И у Германа, и у Михалкова (оба часто в этом признавались) главным источником всех замыслов, всех воспоминаний остается детство. Оно и самая большая травма, и самое большое счастье, а вернее — все вместе. В этом смысле сознание у Германа и Михалкова очень советское — в нейтральном, безоценочном смысле слова. Ведь у нас в прошлом тоже странный синтез ада и рая. Именно с прошлым мы всю жизнь и разбираемся. Герман и Михалков — дети советских литераторов, не только преуспевающих, но и чрезвычайно талантливых. Для обоих отцы в какой-то степени олицетворение Отечества: победительные, сильные, успешные. Впрочем, с этой иллюзией оба разделываются безжалостно. Девочка-протагонистка в «Утомленных» (по сценарию, она из сегодняшнего дня, в котором зарабатывает деньги игрой на баяне на Новом Арбате, рассказывала всю историю), сама того не понимая, становится свидетельницей ареста отца, а с мальчиком из «Хрусталева» все еще страшнее — мы видим, как его выселяют из роскошной квартиры в коммуналку, где все ненавидят чужаков и стульчака своего никто не уступит, хоть режь. Усатого комбрига Котова, привыкшего повелевать, избивают в машине. Усатого генерала Кленского, привыкшего повелевать, в машине насилуют. Какой Фрейд объяснит нам этот комплекс сострадания к изнасилованному отцу, комплекс, определивший позднее творчество Михалкова и Германа?
Именно с девочкой Надей — в большей степени, чем с комбригом, — Михалков ассоциирует себя и не зря берет на ее роль собственную дочь. И действительно, Михалков рядом с Германом — как девочка рядом с мальчиком: он нежнее, деликатнее, мягче, при всей внешней суровости. Он более домашний и свой. Девочка и мальчик из хороших семей рассказывают свои истории. Принято считать, что у девочки судьба сложилась на редкость благополучно, а мальчика всю жизнь гнобили. На самом деле Герман сам часто просит не драматизировать его судьбу — даже страдая от непризнанности, от невозможности работать, он всегда пользовался репутацией крупнейшего художника современности. К нему прислушивались, его «отвязанности» боялись. Будучи абсолютно свободен, он едва ли снял бы намного больше, чем в условиях тоталитарного государства. «Хрусталева» он вымучивал почти десять лет в условиях полной идеологической свободы. В общем, между мальчиком и девочкой не такая уж принципиальная разница — разве что девочка в зрелые свои годы стала проявлять норов императрицы, матери Отечества, а мальчик очень от политики далек в силу брезгливости и интереса к другим вещам. Но, в общем, девочка Надя и мальчик Алеша — люди одного поколения, одного круга, сходной биографии и сходных комплексов.

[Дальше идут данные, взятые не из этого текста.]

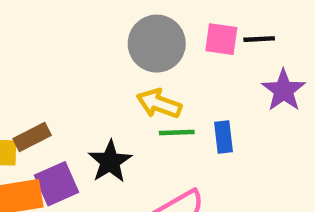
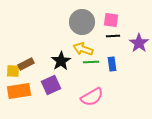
black line: (259, 39) -> (113, 36), moved
black star: (110, 162) -> (61, 61), moved
purple square: (57, 184) -> (51, 85), moved

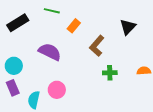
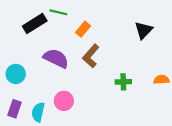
black rectangle: (18, 23) -> (35, 24), moved
brown L-shape: (97, 46) -> (91, 56), moved
purple rectangle: (13, 88) -> (15, 109), moved, turned 42

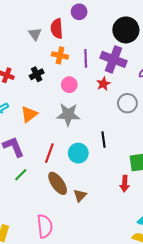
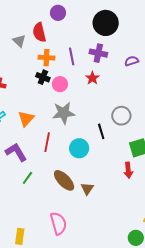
purple cross: (114, 59) -> (98, 53), size x0.7
black cross: (37, 74) -> (43, 77), moved, turned -32
gray circle: (127, 103) -> (121, 116), moved
red line: (49, 153) -> (47, 142), moved

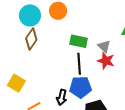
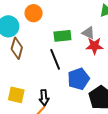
black line: (79, 64) -> (55, 59), moved
black arrow: (62, 97) -> (44, 98), moved

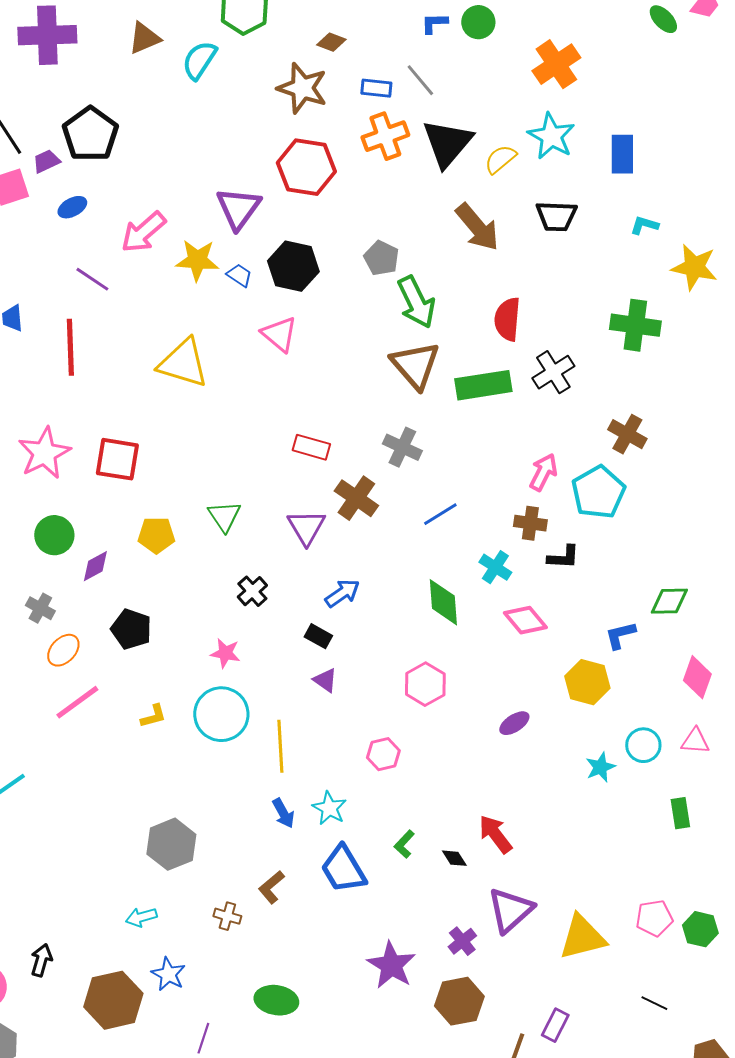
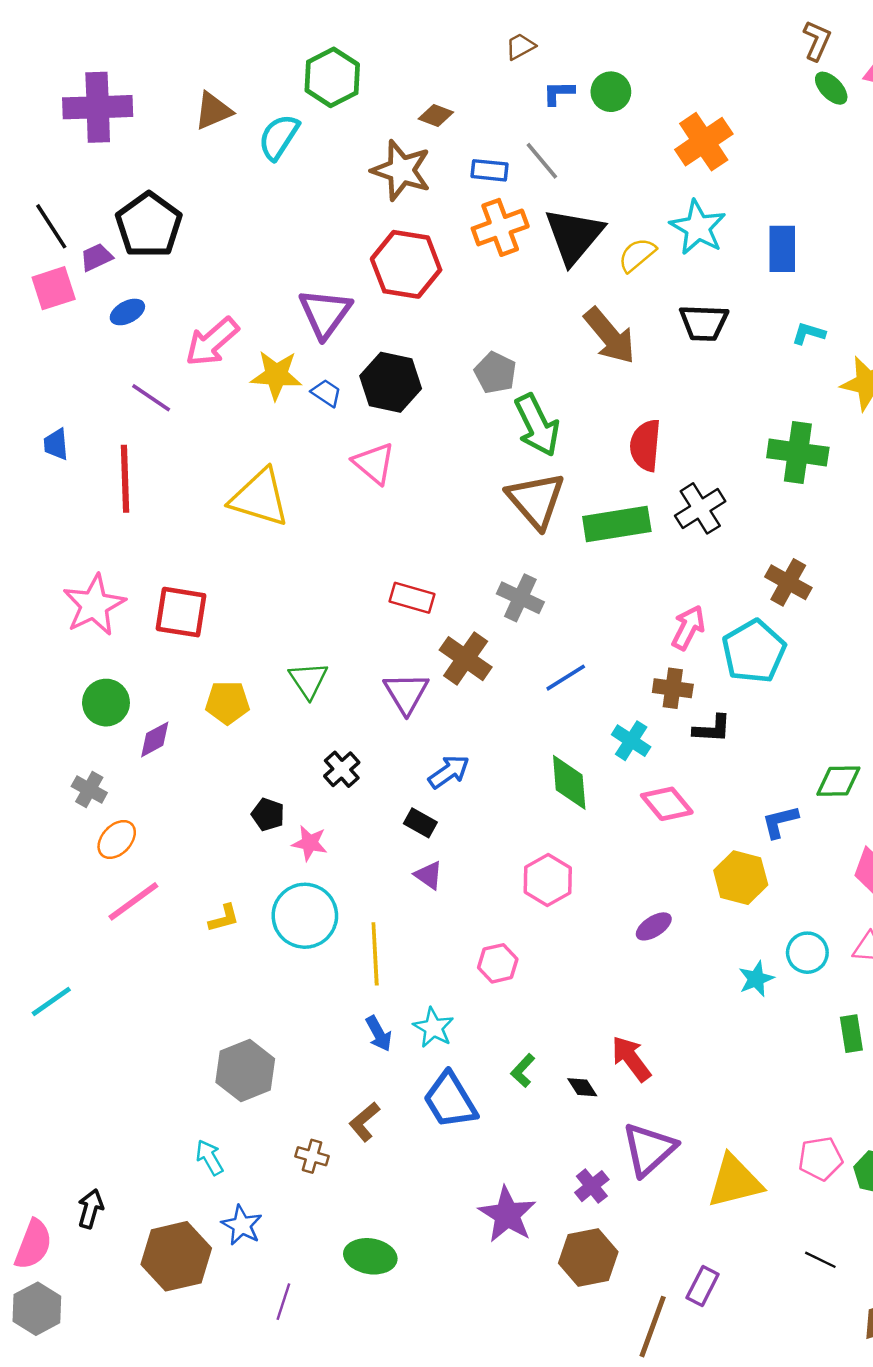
black pentagon: (131, 629) -> (268, 815), moved, size x0.7
cyan arrow: (141, 917) -> (210, 1157), turned 76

Возникает естественный вопрос: почему фальшивое, во многом слащавое кино Михалкова (речь и об «Утомленных», и главным образом о «Цирюльнике») гораздо более преуспевает в пресловутом пробуждении чувств добрых, нежели мужественное кино Германа?
Да потому, что Михалков уважает условности и ни разу не переступает через границы, которые сам для себя очертил. Он снимает в первом случае блокбастер, во втором — оперу (если не оперетту), не гонится за жизнеподобием (при всем внешнем правдоподобии) и все время подчеркивает, что рассказывает сказки. Он тоже работает с лейтмотивами и временами чересчур педалирует их (молния, грузовик, аэростат в «Утомленных»; бублик, музыкальная машина, бритые полголовы в «Цирюльнике»). Рифмы торчат, натяжки видны. Все подчеркнуто, педалировано, условность правит бал. И невзирая на неизбежные несоответствия, на эпизоды, в которых слезу из зрителя прямо-таки выколачивают сапогами, кино работает. Выходишь из зала (может, опять-таки я один такой урод) с влажными глазами, блаженной улыбкой и сознанием того, что жизнь возможна. То есть обработана. То есть побеждена художником или, точнее, организована им.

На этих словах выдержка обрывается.